This article is from a series appearing in the magazine Abhiyan.
Mr. Rashmin Sanghvi, a chartered accountant will be analysing various investment alternatives which are at present available to the Indian investor. He is warning the investors and exposing the risks in different investments. Some fundamental issues which we all know and yet do not relate to our own investments are stated in this series of weekly articles. Altogether, it is planned to publish about 10 articles in this series.
There are some facts which we all ignore in our day to day life. Some times, we consciously avoid such facts - because they hurt our mental peace.
Investment is one such idea.
When the share market index is rising and all experts are projecting rosy pictures and phenomenal appreciation, everyone is happy. Circulation of financial magazines and newspapers goes up. And when the index crashes, circulation also crashes. No one wants to read sad stories. Most people do not count their losses. They wait till the next boom comes. Whereas the correct time to study and take action may be when the market is low.
Most reader-investors must have studied company balance sheets. Let us, in this article look at Central Government's balance sheet. All of us may be keenly interested because - all of us have invested in national savings certificates, public provident funds and similar other tax saving instruments. All these investments, in a sense are our loans to the Central Government of India. Let us see how solvent is our borrower.
The Balance Sheet as on March, 96 is summarised here : (All figures in Rs. Crores).
|1. Internal Debt, Market loans, Treasury bonds, Special Bearer Bonds etc.||3,03,359||1. Capital Expense for :|
|2. External Debt||52,666||1.1 Defence & other services||61,202|
|3. Small Saving Schemes||92,820||1.2 Social Services||5,811|
|4. Provident funds including P.P.F.||1,24,751||1.3 Economic Services||1,51,151|
|5. Others||32,114||2. Loans given to :|
|2.1 State Government etc.||1,30,763|
|2.2 PSUs, Port Trusts etc. etc.||47,026|
|Gross Total Of Assets & Liabilities : 6,05,710|
This balance sheet means :
1. Your investment in small savings schemes togather amounts to Rs. 92,820 crores.
2. Government provident funds, public provident funds and the deposits with Government by private provident funds together amount to Rs. 1,24,751 crores.

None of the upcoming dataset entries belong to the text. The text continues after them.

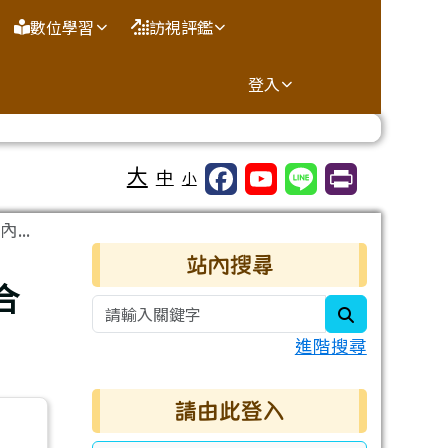
數位學習
訪視評鑑
登入
大
中
小
..
右邊區域內容
站內搜尋
合
search
進階搜尋
請由此登入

In other words, direct loans to Government by you and me amount to Rs.2,17,571 crores. (92,820 + 1,24,751).
3. The liability side needs an adjustment.

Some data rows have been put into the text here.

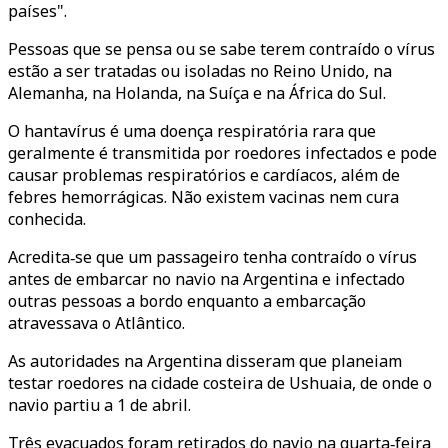
países".
Pessoas que se pensa ou se sabe terem contraído o vírus
estão a ser tratadas ou isoladas no Reino Unido, na
Alemanha, na Holanda, na Suíça e na África do Sul.
O hantavírus é uma doença respiratória rara que
geralmente é transmitida por roedores infectados e pode
causar problemas respiratórios e cardíacos, além de
febres hemorrágicas. Não existem vacinas nem cura
conhecida.
Acredita‑se que um passageiro tenha contraído o vírus
antes de embarcar no navio na Argentina e infectado
outras pessoas a bordo enquanto a embarcação
atravessava o Atlântico.
As autoridades na Argentina disseram que planeiam
testar roedores na cidade costeira de Ushuaia, de onde o
navio partiu a 1 de abril.
Três evacuados foram retirados do navio na quarta‑feira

Government accounts the external loans at the rupee conversion rates prevailing on the date of borrowal. For example, Government had taken a loan of $ 1 million when the rate was Rs.18= 1 U.S. $. This loan will still be taken in accounts as Rs. 18 million. At the current market rate of Rs.34.50=$1; the loan should be stated as Rs.34.50 millions.
The external Debt figure of Rs.52,666 must be converted into the amount which is payable as on balance sheet date. If we consider total external debt of U.S. $ 95 billions and convert the same at current rate of Rs.34.50=$1; the total loan will be - Rs.3,27,750 crores. This means that the total liabilities are understated by Rs.2,75,084 crores (3,27,750 - 52,666).
This means that Government's accumulated loss is Rs.4,84,841 crores (2,75,084 + 2,09,757).
4. A loss of almost Rs.5 lakh crores means that all your savings certificates and provident funds (total Rs.2,17,571 crores) are already lost by Government of India - twice over.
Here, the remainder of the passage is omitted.